• **Exercise**
Gather each line of the records where "Scan" appears.

• **Dataset excerpts**
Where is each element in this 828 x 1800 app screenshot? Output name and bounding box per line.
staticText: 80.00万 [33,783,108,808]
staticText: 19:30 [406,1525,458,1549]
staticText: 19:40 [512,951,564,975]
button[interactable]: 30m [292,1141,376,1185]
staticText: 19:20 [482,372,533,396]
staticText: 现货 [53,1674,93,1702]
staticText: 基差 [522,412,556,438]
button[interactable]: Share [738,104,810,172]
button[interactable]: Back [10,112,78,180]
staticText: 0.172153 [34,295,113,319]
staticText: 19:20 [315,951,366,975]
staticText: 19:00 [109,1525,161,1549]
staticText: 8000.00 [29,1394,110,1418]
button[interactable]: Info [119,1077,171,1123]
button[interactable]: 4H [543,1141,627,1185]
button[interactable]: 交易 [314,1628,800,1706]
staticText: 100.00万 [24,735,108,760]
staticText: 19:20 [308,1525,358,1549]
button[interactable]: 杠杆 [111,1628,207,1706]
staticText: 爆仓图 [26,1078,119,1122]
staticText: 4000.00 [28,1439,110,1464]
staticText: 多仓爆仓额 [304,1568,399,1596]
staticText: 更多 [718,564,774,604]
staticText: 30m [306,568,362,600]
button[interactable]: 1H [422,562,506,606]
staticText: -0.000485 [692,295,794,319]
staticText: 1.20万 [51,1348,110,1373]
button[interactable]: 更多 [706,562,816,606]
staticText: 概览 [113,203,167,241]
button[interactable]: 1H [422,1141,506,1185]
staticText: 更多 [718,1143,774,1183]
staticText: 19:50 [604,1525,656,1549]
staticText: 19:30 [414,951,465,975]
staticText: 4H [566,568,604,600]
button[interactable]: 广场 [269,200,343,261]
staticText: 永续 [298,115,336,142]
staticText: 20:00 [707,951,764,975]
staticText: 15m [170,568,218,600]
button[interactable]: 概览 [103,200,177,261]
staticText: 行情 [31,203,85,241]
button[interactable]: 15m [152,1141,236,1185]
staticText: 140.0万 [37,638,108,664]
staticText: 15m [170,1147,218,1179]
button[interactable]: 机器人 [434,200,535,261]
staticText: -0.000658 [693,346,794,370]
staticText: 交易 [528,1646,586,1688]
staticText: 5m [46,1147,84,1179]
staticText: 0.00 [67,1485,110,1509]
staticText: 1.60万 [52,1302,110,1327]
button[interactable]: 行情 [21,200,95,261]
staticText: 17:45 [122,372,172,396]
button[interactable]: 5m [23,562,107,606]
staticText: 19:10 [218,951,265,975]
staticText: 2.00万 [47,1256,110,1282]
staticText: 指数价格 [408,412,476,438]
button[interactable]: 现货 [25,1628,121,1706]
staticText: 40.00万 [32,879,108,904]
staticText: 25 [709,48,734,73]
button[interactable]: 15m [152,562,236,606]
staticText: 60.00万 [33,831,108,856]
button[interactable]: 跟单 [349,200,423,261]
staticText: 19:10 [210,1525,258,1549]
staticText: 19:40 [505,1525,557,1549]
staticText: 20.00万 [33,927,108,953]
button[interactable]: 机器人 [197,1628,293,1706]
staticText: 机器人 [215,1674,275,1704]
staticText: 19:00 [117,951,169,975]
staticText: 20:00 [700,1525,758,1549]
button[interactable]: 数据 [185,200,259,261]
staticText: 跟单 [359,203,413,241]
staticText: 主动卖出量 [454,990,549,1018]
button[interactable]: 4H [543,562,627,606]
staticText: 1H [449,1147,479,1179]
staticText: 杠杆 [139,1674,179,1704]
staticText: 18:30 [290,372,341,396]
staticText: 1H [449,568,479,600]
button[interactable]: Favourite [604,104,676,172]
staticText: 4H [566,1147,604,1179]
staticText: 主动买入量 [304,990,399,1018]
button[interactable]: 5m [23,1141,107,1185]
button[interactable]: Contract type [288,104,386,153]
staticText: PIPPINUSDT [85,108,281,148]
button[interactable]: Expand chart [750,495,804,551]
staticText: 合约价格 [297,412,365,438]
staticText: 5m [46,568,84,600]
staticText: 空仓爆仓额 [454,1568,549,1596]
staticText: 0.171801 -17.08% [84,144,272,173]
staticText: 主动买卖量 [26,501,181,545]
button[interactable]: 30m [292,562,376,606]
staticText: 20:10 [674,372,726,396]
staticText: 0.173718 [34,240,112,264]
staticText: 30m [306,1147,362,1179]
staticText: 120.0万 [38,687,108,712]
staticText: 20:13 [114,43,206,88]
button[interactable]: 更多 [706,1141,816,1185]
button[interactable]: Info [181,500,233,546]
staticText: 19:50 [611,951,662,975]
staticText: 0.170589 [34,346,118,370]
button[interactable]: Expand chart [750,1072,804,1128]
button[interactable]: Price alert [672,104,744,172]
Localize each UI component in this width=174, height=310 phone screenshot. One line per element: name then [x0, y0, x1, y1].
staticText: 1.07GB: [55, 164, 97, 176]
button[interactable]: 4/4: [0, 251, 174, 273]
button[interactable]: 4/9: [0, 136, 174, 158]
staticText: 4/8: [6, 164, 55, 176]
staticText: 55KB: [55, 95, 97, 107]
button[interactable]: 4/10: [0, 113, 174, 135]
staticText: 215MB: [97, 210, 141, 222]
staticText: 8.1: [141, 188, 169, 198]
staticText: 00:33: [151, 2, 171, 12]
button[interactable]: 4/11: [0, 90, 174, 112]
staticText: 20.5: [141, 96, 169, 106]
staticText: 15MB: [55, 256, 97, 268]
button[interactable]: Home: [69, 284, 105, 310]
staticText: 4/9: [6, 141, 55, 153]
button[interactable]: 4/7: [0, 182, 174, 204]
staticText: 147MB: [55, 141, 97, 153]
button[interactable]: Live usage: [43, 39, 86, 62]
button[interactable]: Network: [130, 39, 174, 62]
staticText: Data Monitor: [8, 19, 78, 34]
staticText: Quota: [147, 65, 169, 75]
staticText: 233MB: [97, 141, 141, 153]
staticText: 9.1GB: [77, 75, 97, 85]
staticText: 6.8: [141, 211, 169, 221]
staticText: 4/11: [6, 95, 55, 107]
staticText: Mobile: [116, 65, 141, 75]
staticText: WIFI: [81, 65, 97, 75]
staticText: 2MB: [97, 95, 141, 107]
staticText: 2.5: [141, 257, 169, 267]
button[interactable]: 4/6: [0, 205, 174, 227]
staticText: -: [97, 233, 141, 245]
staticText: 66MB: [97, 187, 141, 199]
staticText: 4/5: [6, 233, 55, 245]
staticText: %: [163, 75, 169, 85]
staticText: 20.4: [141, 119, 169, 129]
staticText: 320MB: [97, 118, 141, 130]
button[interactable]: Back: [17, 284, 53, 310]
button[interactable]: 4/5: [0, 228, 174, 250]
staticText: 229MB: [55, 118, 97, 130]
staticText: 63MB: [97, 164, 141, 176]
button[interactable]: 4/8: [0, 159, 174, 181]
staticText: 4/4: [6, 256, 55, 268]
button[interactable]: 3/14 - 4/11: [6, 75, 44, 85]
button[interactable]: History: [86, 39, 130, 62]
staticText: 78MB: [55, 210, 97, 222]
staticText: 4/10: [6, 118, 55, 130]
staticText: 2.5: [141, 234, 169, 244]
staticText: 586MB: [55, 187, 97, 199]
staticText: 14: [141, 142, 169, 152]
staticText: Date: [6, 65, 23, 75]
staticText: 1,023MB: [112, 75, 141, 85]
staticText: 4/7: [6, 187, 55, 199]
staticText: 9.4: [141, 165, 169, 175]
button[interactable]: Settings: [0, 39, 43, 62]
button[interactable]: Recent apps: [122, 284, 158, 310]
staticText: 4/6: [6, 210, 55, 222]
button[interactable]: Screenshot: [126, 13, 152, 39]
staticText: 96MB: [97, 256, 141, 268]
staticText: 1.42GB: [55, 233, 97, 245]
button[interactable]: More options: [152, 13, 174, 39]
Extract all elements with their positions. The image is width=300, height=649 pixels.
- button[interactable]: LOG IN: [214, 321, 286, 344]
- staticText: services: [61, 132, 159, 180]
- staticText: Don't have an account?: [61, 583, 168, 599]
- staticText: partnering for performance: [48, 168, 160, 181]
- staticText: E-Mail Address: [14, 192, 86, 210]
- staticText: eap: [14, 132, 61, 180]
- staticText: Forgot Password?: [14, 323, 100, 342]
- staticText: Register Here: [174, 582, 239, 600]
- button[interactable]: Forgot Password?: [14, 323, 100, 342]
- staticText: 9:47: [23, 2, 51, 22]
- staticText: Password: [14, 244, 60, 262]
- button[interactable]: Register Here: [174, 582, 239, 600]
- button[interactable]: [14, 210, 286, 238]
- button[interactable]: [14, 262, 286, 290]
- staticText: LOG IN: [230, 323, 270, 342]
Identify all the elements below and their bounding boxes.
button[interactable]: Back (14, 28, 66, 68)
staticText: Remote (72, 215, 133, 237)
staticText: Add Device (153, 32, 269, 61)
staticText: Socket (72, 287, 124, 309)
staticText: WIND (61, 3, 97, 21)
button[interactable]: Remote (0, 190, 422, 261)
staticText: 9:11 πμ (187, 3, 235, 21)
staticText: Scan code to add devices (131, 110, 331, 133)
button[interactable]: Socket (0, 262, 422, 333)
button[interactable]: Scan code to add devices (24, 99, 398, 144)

• **Exercise output**
staticText: Scan code to add devices (131, 110, 331, 133)
button[interactable]: Scan code to add devices (24, 99, 398, 144)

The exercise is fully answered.